The process of loading and unloading luggage from a plane is a physically straining task, especially for planes like 737’s and Cityhoppers. These are smaller planes, so the cargo hull is not of appropriate size. Operators have to sit on their knees to load the luggage. There is already a solution that helps operators to reduce physical strain, which is the Powerstow. Even though this machine should provide help, most operators do not use it correctly. Therefore Wingspan is created. Wingspan will be the new end-effector of the Powerstow. Wingspan will autonomously load luggage in planes such as the 737’s and Cityhopper, using computer vision. During unloading, the Wingspan will assist the operator. The Wingspan has indication LEDs so that the operator can see what the robot is going to do. This project is commissioned by KLM apron services and Vanderlande.
Team 7 ForeRS
The golf training system
Golf driving ranges are not being used correctly: golfers don’t know what distance they are hitting and are bluntly hitting the ball without thinking too much about it. This is not training. Our driving golf target Beetle for on driving ranges will change this by giving the users the accurate distance from them to the target.

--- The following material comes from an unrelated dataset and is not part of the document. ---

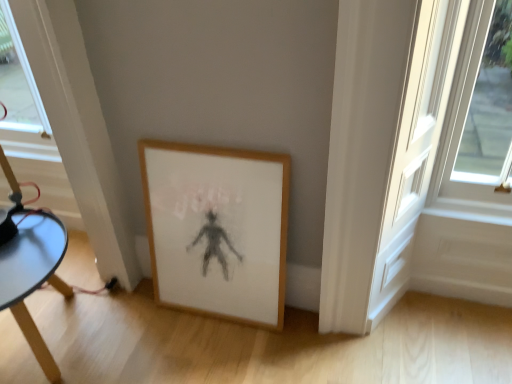 This screenshot has width=512, height=384. Find the location of `vacant area that lies to the right of wooden table at lower left`. vacant area that lies to the right of wooden table at lower left is located at coordinates (147, 342). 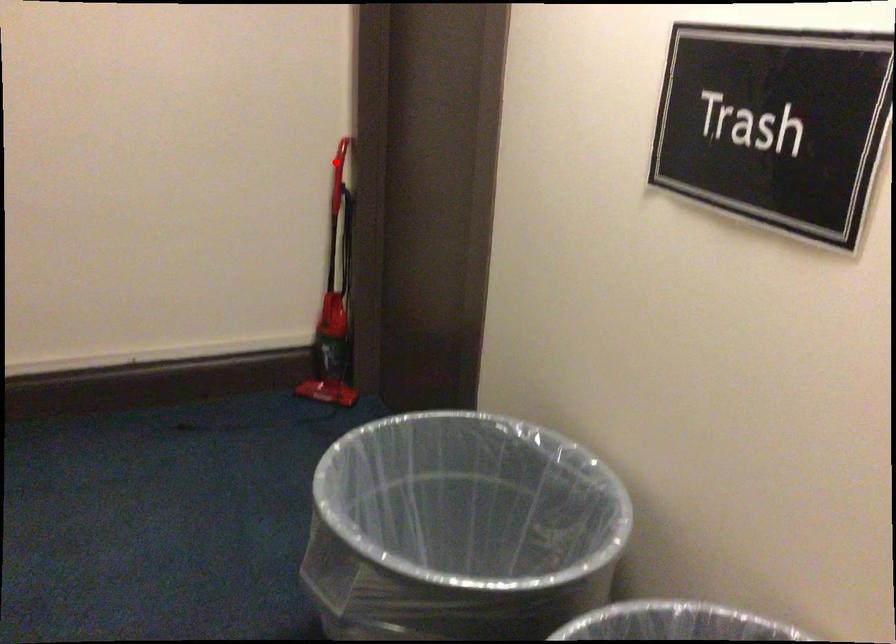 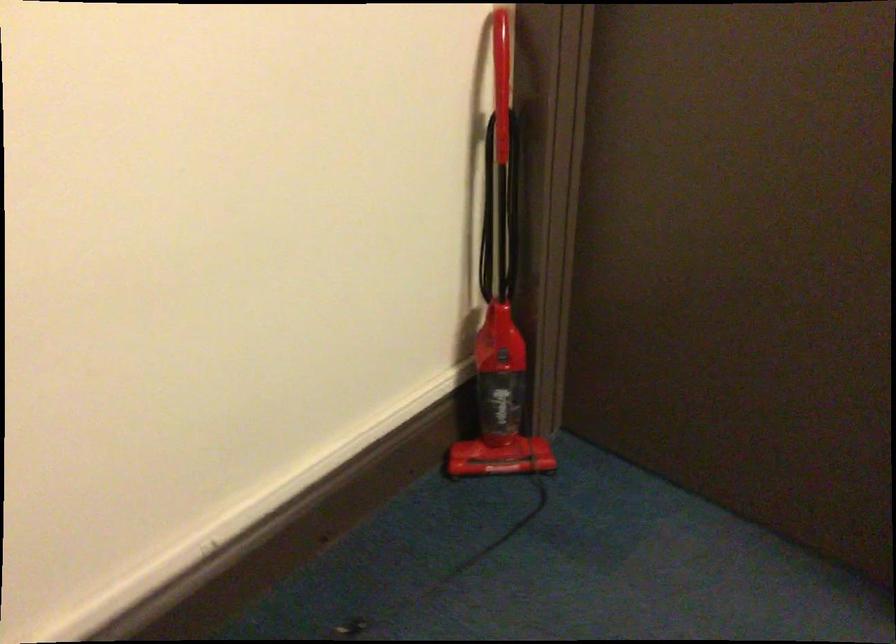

It will also make use of training programs made by golf trainers to make sure golfers have an efficient and fun training experience. The outer shell of the driving target is made out of thick glassfiber reinforced polyester to withstand hits from golf balls even years down the line. The beetle will make use of machine vision to autonomously drive past obstacles and humans. It will also guide itself to its charging station autonomously. The batteries are designed to make the beetle last an entire day with ease. The target system has a rotating shaft so that the target will always face the golfer no matter where it is. The targets on top op the beetle are also interchangeable to give golfers all the options they need to ensure the most effective training. This project is commissioned by Burtley GTS.
Team 8 Murarius
A robot which can autonomously build a wall
The construction robot will autonomously build straight blind walls within an enclosed factory environment. These walls will then be transported to building sites where they can be installed by construction workers. This robot will be an answer to
the shortage of construction workers on top of being more cost-and time effective than human labour. The design shown below is the first prototype in a larger robotisation project of Xella. This project is commissioned by Xella.